1963 Road Test of the Chevrolet Stingray Gran Sport Racer
A Lightweight Bomb . . . Even in '63

5 September 1997

We did this test in 1963. As there are probably only two of the four lightweight 1962 Chevrolet Gran Sports Cobra fighters left in existence and still whoooping it up in vintage racing, we thought we'd take our old test out of mothballs and tell you about this unique Zora Arkus Duntov racer.
                        -- Bill Maloney

July, 1963

This has got to come in under the heading of scoops as last weekend we had the opportunity to track test the much talked about but seldom seen lightweight Stingray from the now defunct GM Competition dept.
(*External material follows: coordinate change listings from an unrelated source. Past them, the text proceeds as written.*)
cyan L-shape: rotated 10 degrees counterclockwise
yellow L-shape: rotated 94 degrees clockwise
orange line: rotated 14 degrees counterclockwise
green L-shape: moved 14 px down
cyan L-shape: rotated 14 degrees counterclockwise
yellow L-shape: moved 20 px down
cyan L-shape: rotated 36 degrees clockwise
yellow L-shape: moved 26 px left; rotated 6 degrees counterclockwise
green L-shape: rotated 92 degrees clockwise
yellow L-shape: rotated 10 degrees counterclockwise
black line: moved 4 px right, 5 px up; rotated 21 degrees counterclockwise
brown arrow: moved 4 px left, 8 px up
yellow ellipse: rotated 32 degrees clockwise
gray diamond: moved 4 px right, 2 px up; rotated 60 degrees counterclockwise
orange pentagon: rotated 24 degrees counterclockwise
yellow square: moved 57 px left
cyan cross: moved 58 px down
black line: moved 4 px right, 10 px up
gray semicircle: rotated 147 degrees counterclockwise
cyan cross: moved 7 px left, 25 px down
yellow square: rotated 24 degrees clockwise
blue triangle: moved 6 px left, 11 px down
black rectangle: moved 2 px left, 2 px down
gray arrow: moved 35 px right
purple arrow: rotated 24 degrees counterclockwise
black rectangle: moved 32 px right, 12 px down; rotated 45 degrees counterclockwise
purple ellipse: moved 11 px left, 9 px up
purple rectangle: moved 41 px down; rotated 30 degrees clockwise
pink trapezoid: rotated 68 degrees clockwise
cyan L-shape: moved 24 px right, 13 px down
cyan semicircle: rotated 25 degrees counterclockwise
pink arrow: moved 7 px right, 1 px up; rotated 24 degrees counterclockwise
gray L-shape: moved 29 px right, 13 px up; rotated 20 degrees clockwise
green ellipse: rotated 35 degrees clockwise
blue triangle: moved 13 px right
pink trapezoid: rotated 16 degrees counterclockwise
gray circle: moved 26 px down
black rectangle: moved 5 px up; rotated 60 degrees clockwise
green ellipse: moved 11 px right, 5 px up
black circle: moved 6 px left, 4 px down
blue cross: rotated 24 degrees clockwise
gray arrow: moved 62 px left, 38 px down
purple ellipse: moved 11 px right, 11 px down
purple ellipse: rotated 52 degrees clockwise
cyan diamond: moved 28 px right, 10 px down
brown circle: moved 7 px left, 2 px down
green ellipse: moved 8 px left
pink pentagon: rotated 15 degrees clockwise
As you expect from an 1870 LB car with all the competition goodies it is a bomb...loud, quick, hairy and responsive.

The car is one of two built by Duntov and his crew and has been in development for quite some time. After about investing $400,000 in the experiment GM, for reasons of their own decided to get out of the racing business. Our test car was owned by Chevrolet dealer Dick Doane of Dundee, Il and was delivered to us at Meadowdale Raceway by engineer Tony Basura.

The car was painstakingly designed and built. Every part was engineered with the goal of keeping the weight down and as such all parts carried a part code number and weight listing. The overall dimensions are identical to the standard Vet but the frame and some other parts are tubular and hand welded. The windshield is glass but the side and rear windows are plastic.
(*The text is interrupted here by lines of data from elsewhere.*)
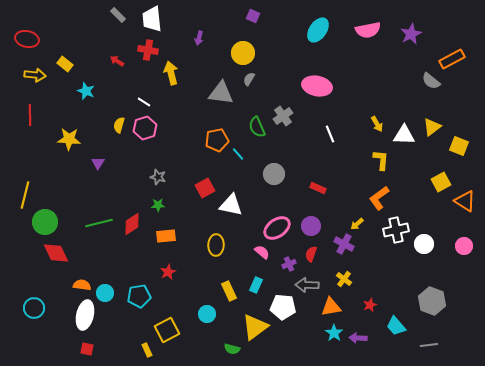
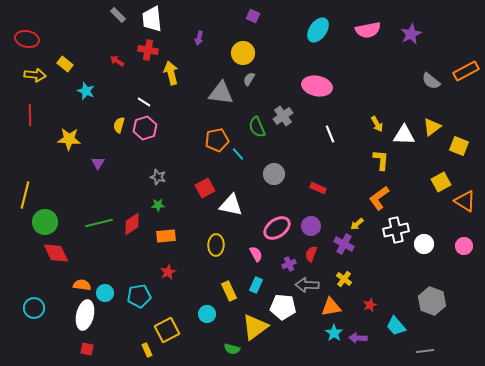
orange rectangle at (452, 59): moved 14 px right, 12 px down
pink semicircle at (262, 252): moved 6 px left, 2 px down; rotated 21 degrees clockwise
gray line at (429, 345): moved 4 px left, 6 px down
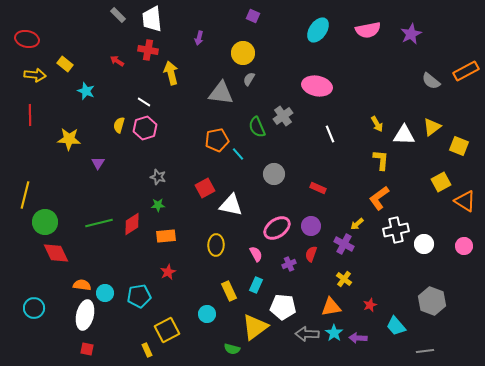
gray arrow at (307, 285): moved 49 px down
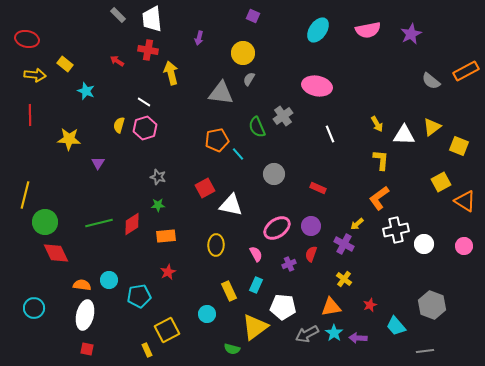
cyan circle at (105, 293): moved 4 px right, 13 px up
gray hexagon at (432, 301): moved 4 px down
gray arrow at (307, 334): rotated 30 degrees counterclockwise
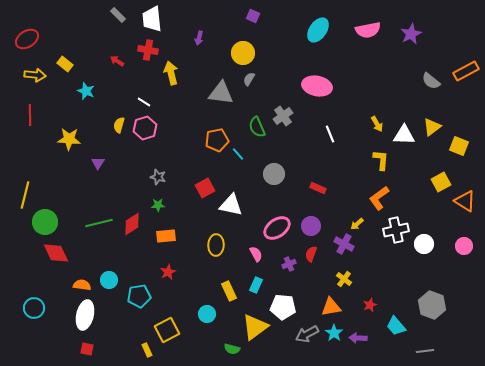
red ellipse at (27, 39): rotated 45 degrees counterclockwise
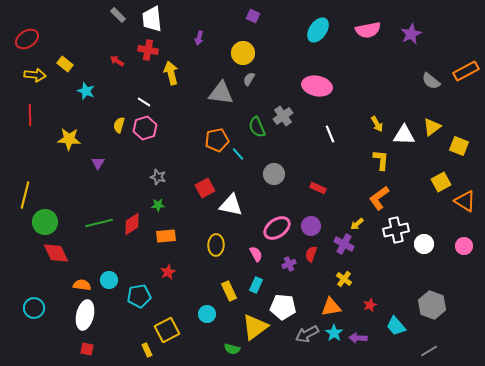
gray line at (425, 351): moved 4 px right; rotated 24 degrees counterclockwise
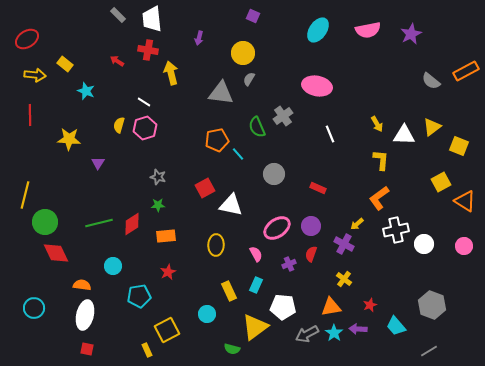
cyan circle at (109, 280): moved 4 px right, 14 px up
purple arrow at (358, 338): moved 9 px up
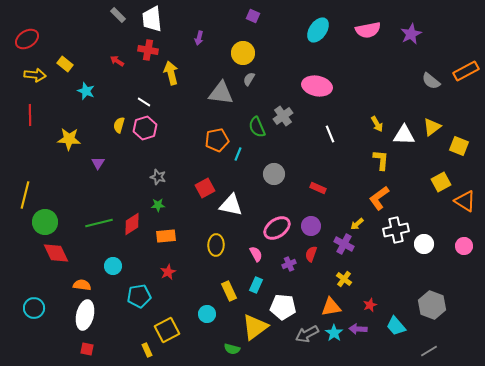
cyan line at (238, 154): rotated 64 degrees clockwise
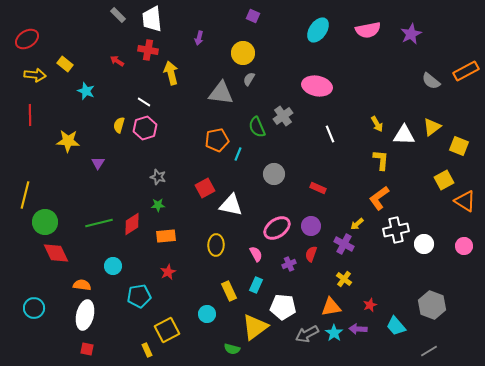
yellow star at (69, 139): moved 1 px left, 2 px down
yellow square at (441, 182): moved 3 px right, 2 px up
It was a good day for car testing at Meadowdale...sunny and clear and not too many cars practicing. Basura fired up the hot Chevy motor and the roar was deafening. Two chrome exhaust stacks protruded from each side of the car to carry the gasses back behind the drivers cockpit. Seated in the lightweight we surveyed the interior...all business. Aircraft type instruments, 8000 rpm tach, 200mph speedo, lightweight seats and well placed/spaced pedals for heel and toe activity. I took a slow lap to become acquainted with the monster. Steering, of course, was quick...two turns from lock to lock. The close ratio gearbox was smooth and positive and well positioned. The first sensation however was of a feeling of lightness...if that_s possible to feel. I thought that with all this power and light weight the car was going to be skittish...and I was right. I soon found as I increased my speed that the 4-wheel disk brakes need warming up and when they were warm they were neat. There was no shoulder harness in the car and I was flopping around....Meadowdale is a hairy race track. The car understeers which is a tribute to the way it was suspended. The rear view mirror was worthless.

So in a moment of false confidence I punched going into Meadowdales long downhill pit straight coming off the Monza wall. I was busy believe me, so busy I couldn't keep my eyes on the speedo. At about 6500 rpm I was getting the hang of it and went on to have a grand time as Meadowdale is a torque track and because of its many turns and two uphill sections you're in second and third gear all day.

This Stingray is a barn burner and has got to be driven/raced by a Corvette person.. and that guy is going to win some races with this brute.

It's future: The car was homologated by the FIA because GM seriously intended to build 400 units to sell at $10,000 each but when GM pulled out of racing the FIA approval was withdrawn so this car designed to go up against Cobras and Corvettes in A Production now runs modified against Ferraris and sports racers.

So with this in mind Dick Doane is installing a 450 hp motor, reducing the weight another 200 lbs, signing a hot shoe driver and is going Chapparal hunting. Next stop is Elkhart Lake June 22-23.